The Rat's Ass


This past weekend I began a first draft of a novel from the raw material of "Ash Fork." It's a lot easier to sit down and write from something than from nothing. The problem is that by the time I've written for awhile I have forgotten about writing a post. Doing a novel is like working a puzzle, arranging elements and seeing how they extend on a time line and where they converge with other elements. To shift focus, I am tending to write essays on the daily post.

Those essays tend toward politics and against the war in Iraq for what to me is a pretty simple observation: when you have war law is suspended. One cause of war, and I think it is the cause of this one, is to conduct illegal business. The rest of it is spin to make it sound like it's legal business.

I'm sorry; I was going to say something else and I got sidetracked into politics. Does anybody care what I think about politics? I don't think so.

So I'll shift to a drive last night when Linda and I were searching for Chinese food. Nothing was open in Prescott on Sunday night. There was a program on the radio, NPR, which was catching my attention. I think it was "This American Life" but I can't find it yet, when I do I'll link it. There was a guy talking about his job writing for greeting cards, and how his boss told him he needed to stop using so many literary allusions because it made people uncomfortable.

So this guy is highly intelligent and he starts keeping a notebook and writing down when he uses literary references and what they are. It turns out he doesn't really use many literary allusions at all. Then one day he's having lunch with some other guys, and there's some comment about monkeys and apes. He knows about this, and so he talks about the difference, monkeys have tails, apes don't, etc., and mentions the absence of Gibbons in Planet of the Apes.

Then he says, this other guy told him, "Speaking of animals, would you like to see the rat's ass I give?"

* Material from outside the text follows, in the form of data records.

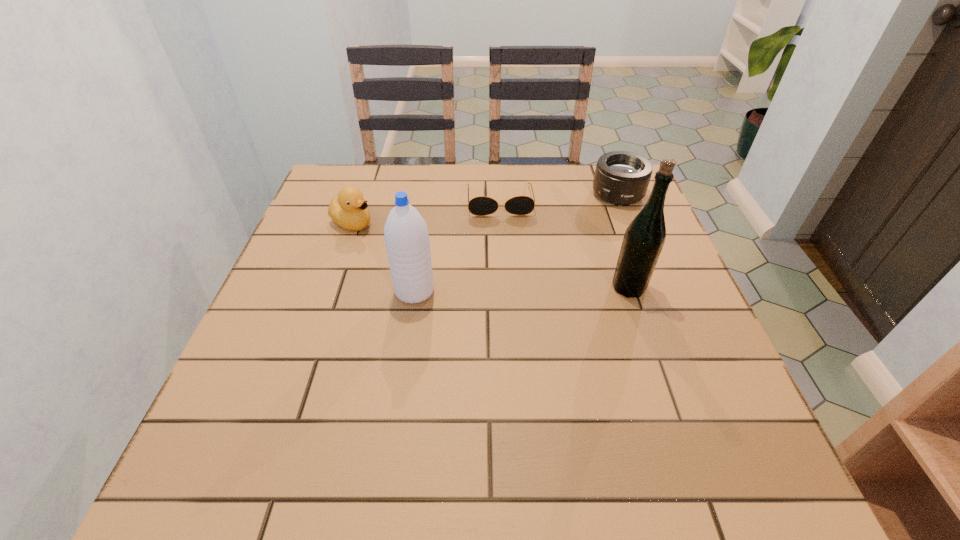 At what (x,y) coordinates should I click in order to perform the action: click on the second object from left to right. Please return your answer as a coordinate pair (x, y). This screenshot has height=540, width=960. Looking at the image, I should click on (406, 235).

Find the location of a particular element. water bottle is located at coordinates (406, 235).

I want to click on beer bottle, so (644, 238).

I want to click on sunglasses, so click(x=482, y=205).

The image size is (960, 540). In order to click on the shortest object in this screenshot , I will do `click(482, 205)`.

At what (x,y) coordinates should I click in order to perform the action: click on telephoto lens. Please return your answer as a coordinate pair (x, y). Looking at the image, I should click on (621, 178).

This screenshot has height=540, width=960. Identify the location of duckling. (349, 210).

What are the coordinates of `free space located on the left of the second tallest object` in the screenshot? It's located at (297, 292).

This screenshot has width=960, height=540. I want to click on free spot located on the left of the tallest object, so click(510, 287).

Where is `vacant area situated 0.190m on the front-facing side of the shortest object`? vacant area situated 0.190m on the front-facing side of the shortest object is located at coordinates (506, 265). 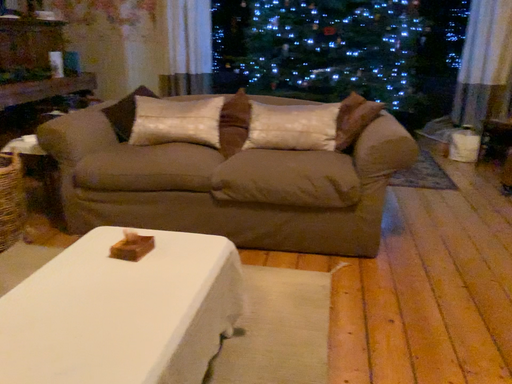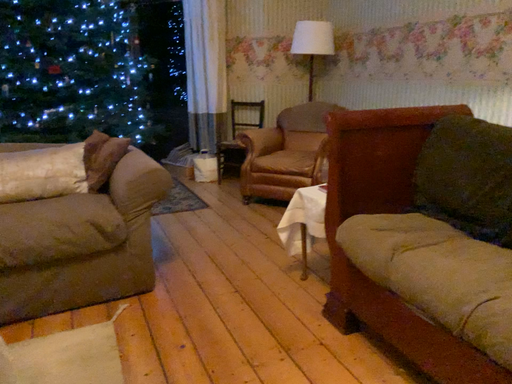 Question: Which way did the camera rotate in the video?

Choices:
 (A) rotated downward
 (B) rotated upward

Answer: (B) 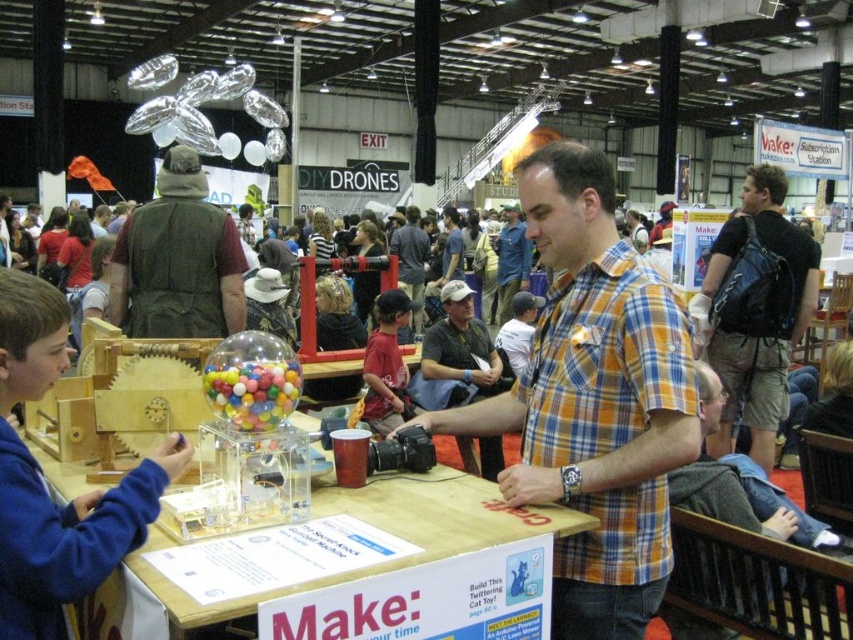 Question: Which point appears closest to the camera in this image?

Choices:
 (A) (416, 314)
 (B) (189, 289)
 (C) (523, 256)

Answer: (B)

Question: Does matte red shirt at center appear over plaid shirt at center?

Choices:
 (A) yes
 (B) no

Answer: (B)

Question: Is blue fleece jacket at center thinner than orange plaid shirt at center?

Choices:
 (A) no
 (B) yes

Answer: (B)

Question: Among these points, which one is nearest to the camera?

Choices:
 (A) (125, 275)
 (B) (804, 273)

Answer: (A)

Question: Is transparent acrylic table at center smaller than black leather backpack at right?

Choices:
 (A) no
 (B) yes

Answer: (B)

Question: Which point appears closest to the camera in this image?

Choices:
 (A) (511, 237)
 (B) (405, 496)
 (C) (471, 401)
 (D) (405, 250)

Answer: (B) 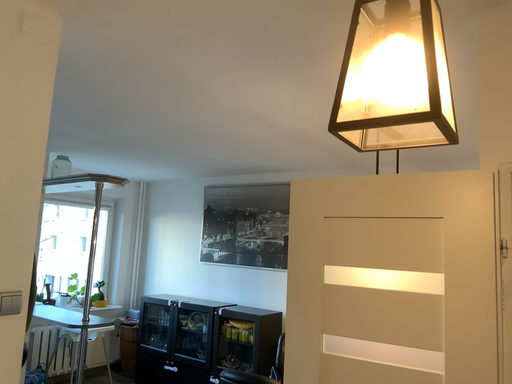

So he makes the connection. It's not literary allusions the supervisor is talking about, it's just providing unrequested information. He has trouble with people because he gives them information they don't want, in quantities and detail they have no way to sort and store without making an effort, and thus it is like working to have a conversation with him.

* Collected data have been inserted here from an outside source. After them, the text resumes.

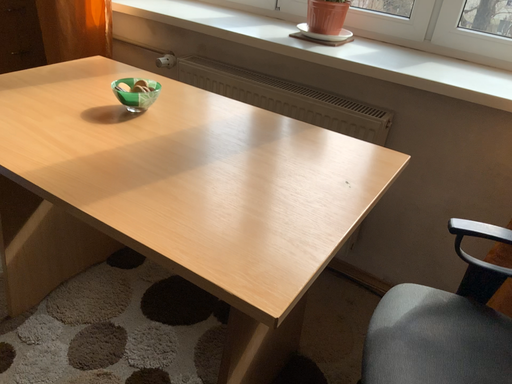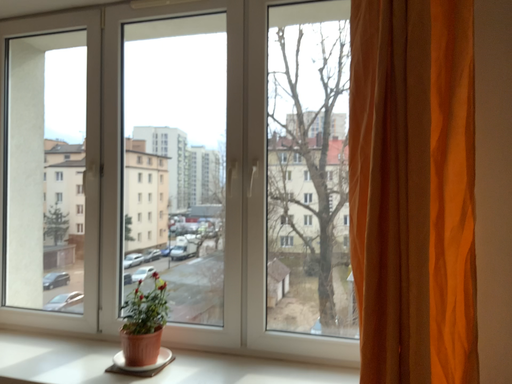 Question: How did the camera likely rotate when shooting the video?

Choices:
 (A) rotated downward
 (B) rotated upward

Answer: (B) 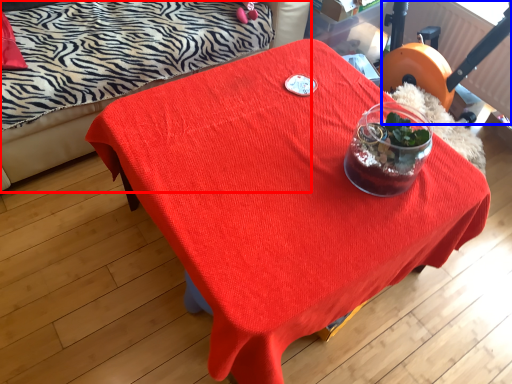 Question: Among these objects, which one is farthest to the camera, studio couch (highlighted by a red box) or swivel chair (highlighted by a blue box)?

Choices:
 (A) studio couch
 (B) swivel chair

Answer: (B) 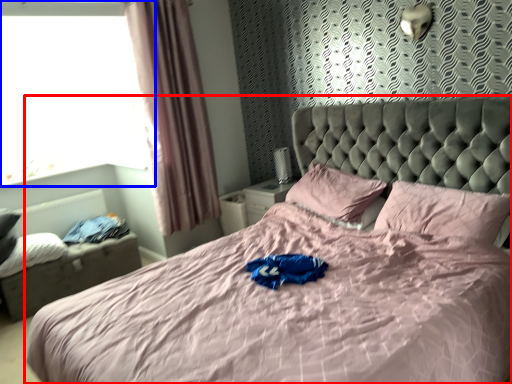 Question: Which of the following is the farthest to the observer, bed (highlighted by a red box) or window (highlighted by a blue box)?

Choices:
 (A) bed
 (B) window

Answer: (B) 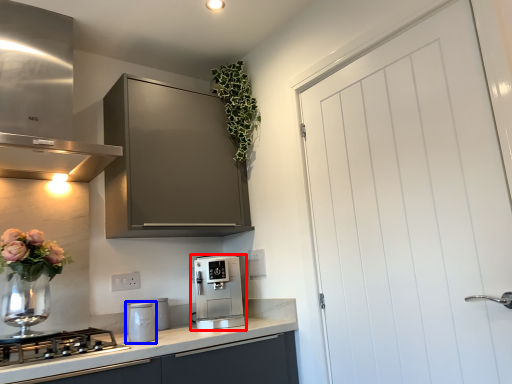 Question: Which of the following is the closest to the observer, kitchen appliance (highlighted by a red box) or kitchen appliance (highlighted by a blue box)?

Choices:
 (A) kitchen appliance
 (B) kitchen appliance

Answer: (B)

But then he added that when he is at M.I.T. , he's just normal, and his conversation is just casual conversation as locally practiced.

I remembered when I was about twenty-two, and I was dating a barmaid in a country and western bar in Phoenix, Arizona. I was really careful about not using big words around the people I met there so I'd fit in. I imitated them. At the time I rented a room in a house owned by a married couple. They were middle aged, and he sounded like he was from New Jersey. He was fascinated, and not in a positive way, by my books, especially the Great Books. He himself had blocks of fake books on the bookshelves. I was equally fascinated with those. He gave me some trashy novels to read. I accepted them with thanks, but I don't think I bothered reading them.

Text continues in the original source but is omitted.